Extended BIP9 activation of segwit (for legacy nodes) separates
concerns between intending to activate segwit and its method of
deployment, allowing "semi-legacy" nodes that have upgraded to
include this proposal to participate immediately in a successful
segwit activation, without needing any courtesy time to upgrade to
the particular deployment logic.

Code for deployment is included in the original email[1]. There's
nothing missing from the logic shown. The whole intent of the
proposal is that other deployment specifics are left to be defined
by future proposals. In the same block that THRESHOLD_ACTIVE is
reached for segwit, require Consensus::DEPLOYMENT_SEGWIT_ALT1 to
also reach THRESHOLD_ACTIVE, and the burden of the future proposal
is fulfilled.

If the idea proves broken or of no benefit, when actually
implementing and testing future deployments, then we can avoid using
DEPLOYMENT_SEGWIT_ALT1 until it expires, and zero nodes get hurt.

Let's look at how this affects options for how to deploy segwit...

/ BIP149ish UASF, without this proposal /

roadmap:
- BIP149ish debated (handles BIP141 success, unlike BIP149)
- BIP149ish tested
- BIP149ish courtesy timeout debated
- BIP148 fails
- BIP149ish released
- BIP141 fails
- BIP149ish courtesy timeout expires
- BIP149ish activates
- segwit activates
- legacy nodes must upgrade before recognizing BIP149 activation

If we try to restrict ourselves to only the original service bit, we
see a tension between activating soon and leaving legacy nodes on a
miner-protected consensus. We also see a tension between *planning*
how long it will take to debate and test UASF logic, and setting
expectations for when a reasonable activation date is.

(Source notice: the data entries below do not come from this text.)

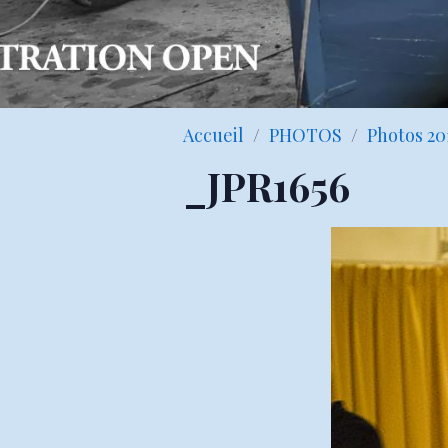
Accueil
PHOTOS
Photos 20
_JPR1656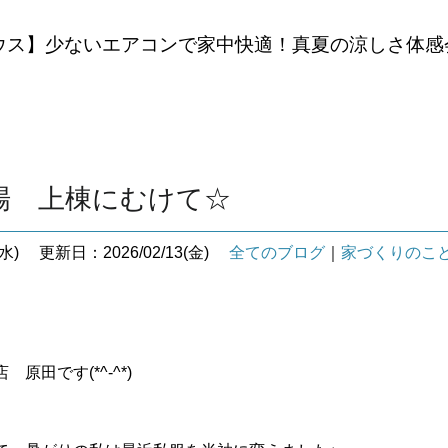
ウス】少ないエアコンで家中快適！真夏の涼しさ体感
場 上棟にむけて☆
水)
更新日：2026/02/13(金)
全てのブログ
｜
家づくりのこ
原田です(*^-^*)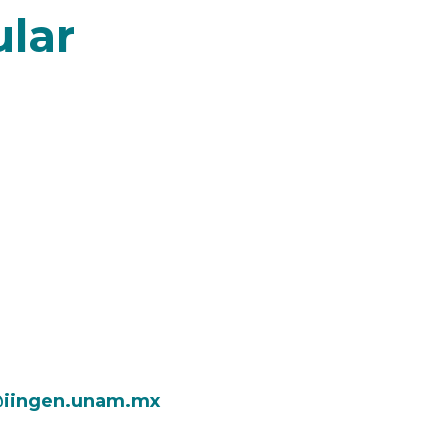
ular
iingen.unam.mx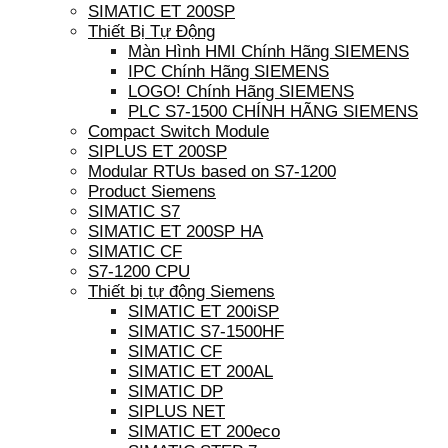
SIMATIC ET 200SP
Thiết Bị Tự Động
Màn Hình HMI Chính Hãng SIEMENS
IPC Chính Hãng SIEMENS
LOGO! Chính Hãng SIEMENS
PLC S7-1500 CHÍNH HÃNG SIEMENS
Compact Switch Module
SIPLUS ET 200SP
Modular RTUs based on S7-1200
Product Siemens
SIMATIC S7
SIMATIC ET 200SP HA
SIMATIC CF
S7-1200 CPU
Thiết bị tự động Siemens
SIMATIC ET 200iSP
SIMATIC S7-1500HF
SIMATIC CF
SIMATIC ET 200AL
SIMATIC DP
SIPLUS NET
SIMATIC ET 200eco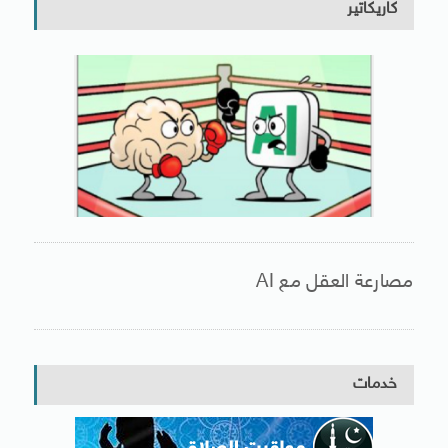
كاريكاتير
مصارعة العقل مع AI
خدمات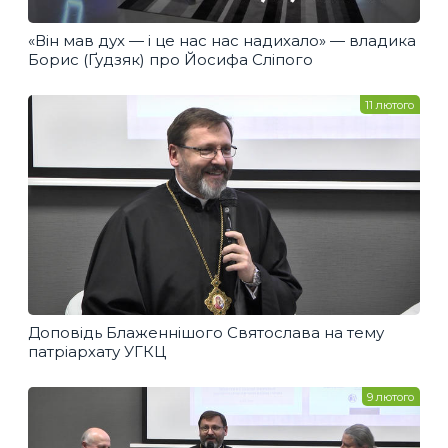
«Він мав дух — і це нас нас надихало» — владика
Борис (Ґудзяк) про Йосифа Сліпого
11 лютого
Доповідь Блаженнішого Святослава на тему
патріархату УГКЦ
9 лютого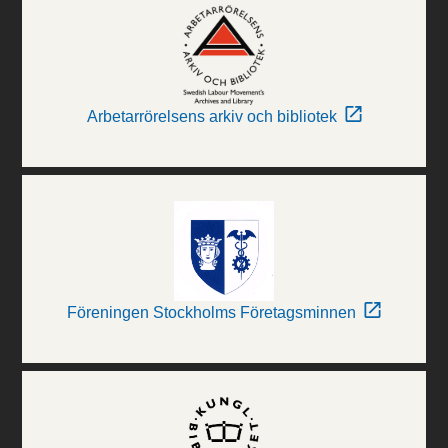
Arbetarrörelsens arkiv och bibliotek
Föreningen Stockholms Företagsminnen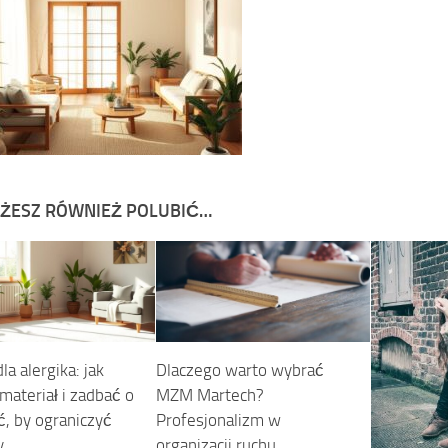
ŻESZ RÓWNIEŻ POLUBIĆ…
a alergika: jak
Dlaczego warto wybrać
materiał i zadbać o
MZM Martech?
ć, by ograniczyć
Profesjonalizm w
y
organizacji ruchu.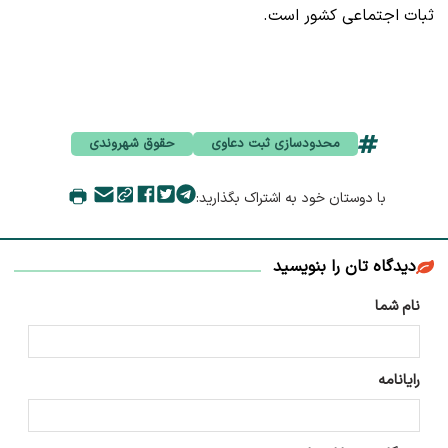
ثبات اجتماعی کشور است.
محدودسازی ثبت دعاوی
حقوق شهروندی
با دوستان خود به اشتراک بگذارید:
دیدگاه تان را بنویسید
نام شما
رایانامه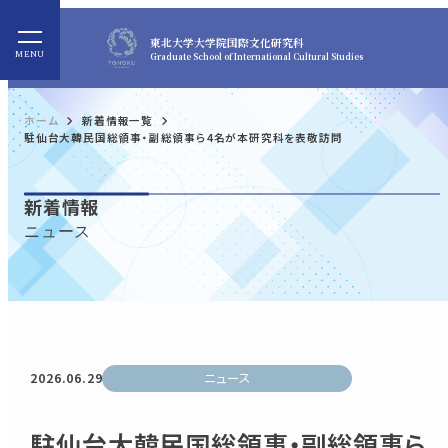
東北大学
大学院国際文化研究科
Graduate School of International Cultural Studies
ホーム
新着情報一覧
駐仙台大韓民国総領事・副総領事ら4名が本研究科を表敬訪問
新着情報
ニュース
2026.06.29
ニュース
駐仙台大韓民国総領事・副総領事ら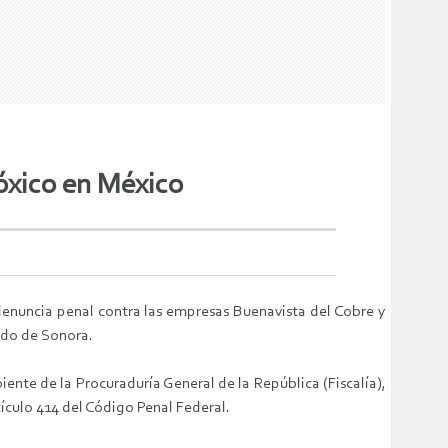
óxico en México
enuncia penal contra las empresas Buenavista del Cobre y
ado de Sonora.
ente de la Procuraduría General de la República (Fiscalía),
ículo 414 del Código Penal Federal.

These seemingly small tensions complicate the solution, and push it
out of developer's visions of what is feasible. It's not clear how
soon it can happen, so it doesn't get started in an urgent manner.
It doesn't get started in an urgent manner, so it's not clear how
soon it can happen.

/ BIP149ish UASF, with this proposal /

roadmap:
- this proposal debated
- this proposal tested
- this proposal released (courtesy begins)
- BIP149ish debated (handles BIP141 success, unlike BIP149)
- BIP149ish tested
- BIP148 fails
- BIP149ish released
- BIP141 fails
- BIP149ish activates
- segwit activates
- semi-legacy nodes *immediately* use segwit, via this proposal

We can remove the courtesy timeout problem, because the courtesy
begins as soon as this proposal goes live. This simplifies debate on
how BIP149ish should deploy, and helps make reasonable a much quicker
segwit activation should BIP141 fail.

With a clear route to quick activation for semi-legacy nodes, the
UASF can be planned for activation in as short a window as the key
nodes can upgrade. Not even all the key nodes need to upgrade: it's
still a soft fork, and UASFs simply need to have inevitability.

These differences can help us aim for activating segwit on November
16th, if BIP141 and BIP148 do not succeed earlier. Since BIP149 as
originally conceived is slow as molasses, BIP149ish still needs
debate, BIP141 has steadfast enemies, and the community is slow to
adapt to BIP148's complicated commitment requirements, it is prudent
to take this intermediate step allowing quicker BIP149ish activation.